Author : George S. Duggar
Publisher : Springer
Page : 240 pages
File Size : 49,88 MB
Release : 2013-12-14
Category : Political Science
ISBN : 9401760217
Author : Derek S. Hyra
Publisher : University of Chicago Press
Page : 233 pages
File Size : 32,55 MB
Release : 2008-09
Category : Political Science
ISBN : 0226366049
Two of the most celebrated black neighborhoods in the United States—Harlem in New York City and Bronzeville in Chicago—were once plagued by crime, drugs, and abject poverty. But now both have transformed into increasingly trendy and desirable neighborhoods with old buildings being rehabbed, new luxury condos being built, and banks opening branches in areas that were once redlined.
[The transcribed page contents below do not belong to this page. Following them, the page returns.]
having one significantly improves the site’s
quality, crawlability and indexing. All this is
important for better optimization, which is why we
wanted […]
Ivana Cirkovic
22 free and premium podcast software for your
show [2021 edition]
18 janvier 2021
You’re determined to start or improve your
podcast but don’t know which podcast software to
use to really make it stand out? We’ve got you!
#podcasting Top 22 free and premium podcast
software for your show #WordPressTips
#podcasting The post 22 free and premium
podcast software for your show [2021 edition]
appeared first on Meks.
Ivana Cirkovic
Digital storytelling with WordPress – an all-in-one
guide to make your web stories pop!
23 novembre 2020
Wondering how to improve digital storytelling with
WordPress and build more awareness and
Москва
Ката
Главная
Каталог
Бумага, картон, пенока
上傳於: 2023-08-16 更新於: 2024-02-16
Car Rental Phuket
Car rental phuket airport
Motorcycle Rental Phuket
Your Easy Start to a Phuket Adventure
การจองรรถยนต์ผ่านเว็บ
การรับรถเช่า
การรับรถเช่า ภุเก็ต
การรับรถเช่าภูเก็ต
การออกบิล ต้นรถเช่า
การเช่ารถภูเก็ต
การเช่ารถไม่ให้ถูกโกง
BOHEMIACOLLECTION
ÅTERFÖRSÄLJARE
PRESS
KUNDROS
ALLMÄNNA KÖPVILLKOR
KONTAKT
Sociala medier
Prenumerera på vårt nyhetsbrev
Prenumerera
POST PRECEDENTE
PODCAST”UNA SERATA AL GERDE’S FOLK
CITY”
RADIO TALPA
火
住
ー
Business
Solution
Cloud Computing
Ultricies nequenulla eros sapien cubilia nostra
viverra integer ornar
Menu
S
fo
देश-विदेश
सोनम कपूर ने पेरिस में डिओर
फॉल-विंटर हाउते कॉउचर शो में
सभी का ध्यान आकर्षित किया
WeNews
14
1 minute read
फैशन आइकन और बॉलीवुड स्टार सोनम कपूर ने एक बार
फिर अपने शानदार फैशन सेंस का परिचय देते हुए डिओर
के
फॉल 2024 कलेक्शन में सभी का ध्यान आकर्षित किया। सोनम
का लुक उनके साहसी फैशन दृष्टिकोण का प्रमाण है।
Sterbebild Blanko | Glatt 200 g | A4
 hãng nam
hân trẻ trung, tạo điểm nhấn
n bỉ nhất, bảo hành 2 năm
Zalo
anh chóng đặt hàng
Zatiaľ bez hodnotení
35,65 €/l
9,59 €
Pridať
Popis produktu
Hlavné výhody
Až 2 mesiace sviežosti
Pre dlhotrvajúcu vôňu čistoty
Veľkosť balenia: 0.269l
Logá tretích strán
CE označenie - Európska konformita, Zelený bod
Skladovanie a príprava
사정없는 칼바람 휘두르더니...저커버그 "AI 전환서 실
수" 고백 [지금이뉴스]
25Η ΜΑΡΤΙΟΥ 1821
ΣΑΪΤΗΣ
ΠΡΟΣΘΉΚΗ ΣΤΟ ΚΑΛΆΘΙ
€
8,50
In The New Urban Renewal, Derek S. Hyra offers an illuminating exploration of the complicated web of factors—local, national, and global—driving the remarkable revitalization of these two iconic black communities. How did these formerly notorious ghettos become dotted with expensive restaurants, health spas, and chic boutiques? And, given that urban renewal in the past often meant displacing African Americans, how have both neighborhoods remained black enclaves? Hyra combines his personal experiences as a resident of both communities with deft historical analysis to investigate who has won and who has lost in the new urban renewal. He discovers that today’s redevelopment affects African Americans differentially: the middle class benefits while lower-income residents are priced out. Federal policies affecting this process also come under scrutiny, and Hyra breaks new ground with his penetrating investigation into the ways that economic globalization interacts with local political forces to massively reshape metropolitan areas. As public housing is torn down and money floods back into cities across the United States, countless neighborhoods are being monumentally altered. The New Urban Renewal is a compelling study of the shifting dynamics of class and race at work in the contemporary urban landscape.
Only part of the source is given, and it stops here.